Sultana R V, Zalstein S, Cameron P, Campbell D
Department of Emergency Medicine, The Royal Melbourne Hospital, Parkville, Victoria, Australia.
J Emerg Med. 2001 Jan;20(1):13-9. doi: 10.1016/s0736-4679(00)00290-0.
The aim of this study was to determine whether dipstick urinalysis (DU) augmented the accuracy of clinical assessment in the diagnosis of urinary tract infection (UTI). The study was performed in 627 consecutive patients attending an adult emergency department (ED) in whom the clinical diagnosis of UTI was considered. We excluded 227 patients. Treating clinicians gave the probability of a UTI on an ordinal and continuous scale, before and after DU. The assigned clinical probabilities were then compared to the results of formal urine culture. The areas under receiver-operating characteristic curves (AUC) were calculated. We found that clinical assessment alone was effective in detecting those patients with a UTI from those without (AUC 0.75; p < 0.0001). There was, however, a statistically significant difference in the accuracy of diagnosing UTI after DU (AUC 0.87; p < 0.0001). Proportionately more patients with a moderate pre-test probability of UTI were re-assigned to a different probability rating following DU, compared to the low or high pre-test probability groups (p < 0.001). We conclude that DU in combination with clinical assessment is a superior method for diagnosing UTI than clinical assessment alone.

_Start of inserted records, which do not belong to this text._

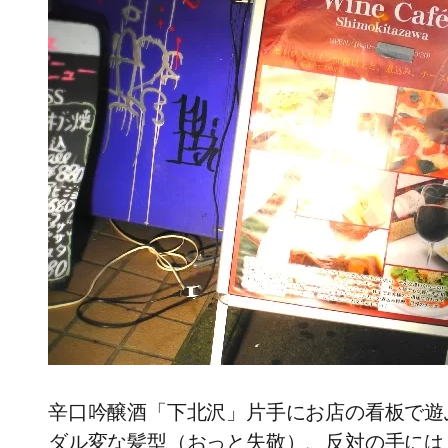
辛口吟醸酒「下北沢」片手にお店の看板で遊
ダル変な髪型（おっと失敬）、反対の手には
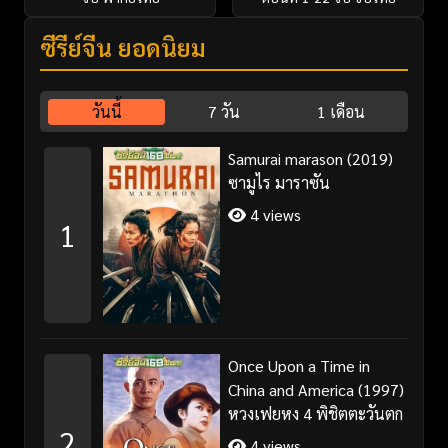
ซีรี่ย์จีน ยอดนิยม
วันนี้
7 วัน
1 เดือน
Samurai marason (2019)
ซามูไร มาราซัน
4 views
1
Once Upon a Time in
China and America (1997)
หวงเฟยหง 4 พิชิตตะวันตก
2
4 views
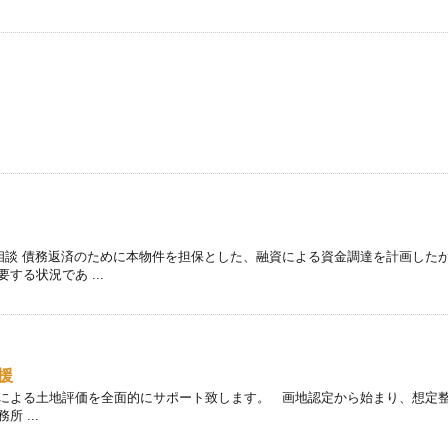
ご相談 債務返済のために本物件を担保とした、融資による資金調達を計画した
る状況であ ...
援
による土地評価を全面的にサポート致します。 画地認定から始まり、想定
 ...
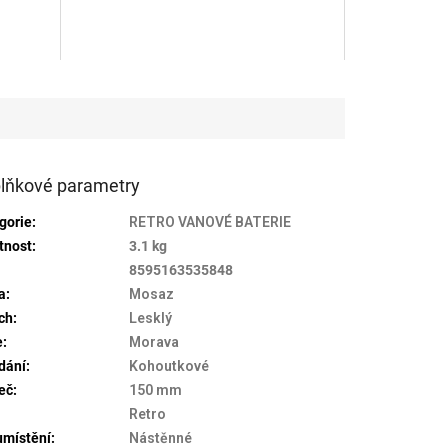
produktu
je
4,2
z
5
hvězdiček.
lňkové parametry
gorie
:
RETRO VANOVÉ BATERIE
tnost
:
3.1 kg
:
8595163535848
a
:
Mosaz
ch
:
Lesklý
e
:
Morava
dání
:
Kohoutkové
eč
:
150 mm
Retro
umístění
:
Nástěnné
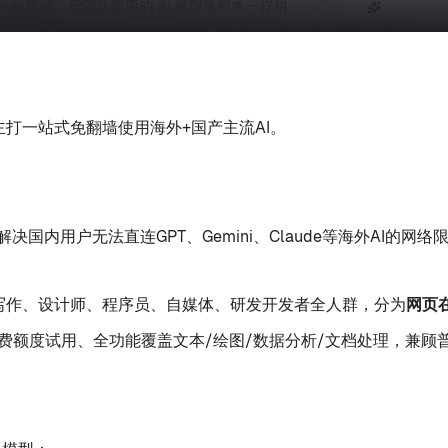
主打一站式免翻墙使用海外+国产主流AI。
国内用户无法直连GPT、Gemini、Claude等海外AI的网络
学生写作、设计师、程序员、自媒体、研发开发者全人群，分为
网页
费额度试用、全功能覆盖文本/绘图/数据分析/文档处理，兼顾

本研究的目的是确定试纸条尿液分析(DU)是否能提高尿路感染(UTI)诊断中临床评估的准确性。该研究在627例连续就诊于成人急诊科(ED)且被考虑临床诊断为UTI的患者中进行。我们排除了227例患者。主治医生在进行DU前后,分别以有序和连续量表给出UTI的可能性。然后将指定的临床可能性与正式尿培养结果进行比较。计算受试者操作特征曲线(AUC)下的面积。我们发现,仅临床评估就能有效地从无UTI的患者中检测出有UTI的患者(AUC 0.75;p<0.0001)。然而,DU后UTI诊断准确性存在统计学显著差异(AUC 0.87;p<0.0001)。与低或高预测试概率组相比,UTI预测试概率中等的患者在DU后被重新分配到不同概率等级的比例更高(p<0.001)。我们得出结论,与单独的临床评估相比,DU联合临床评估是诊断UTI的更优方法。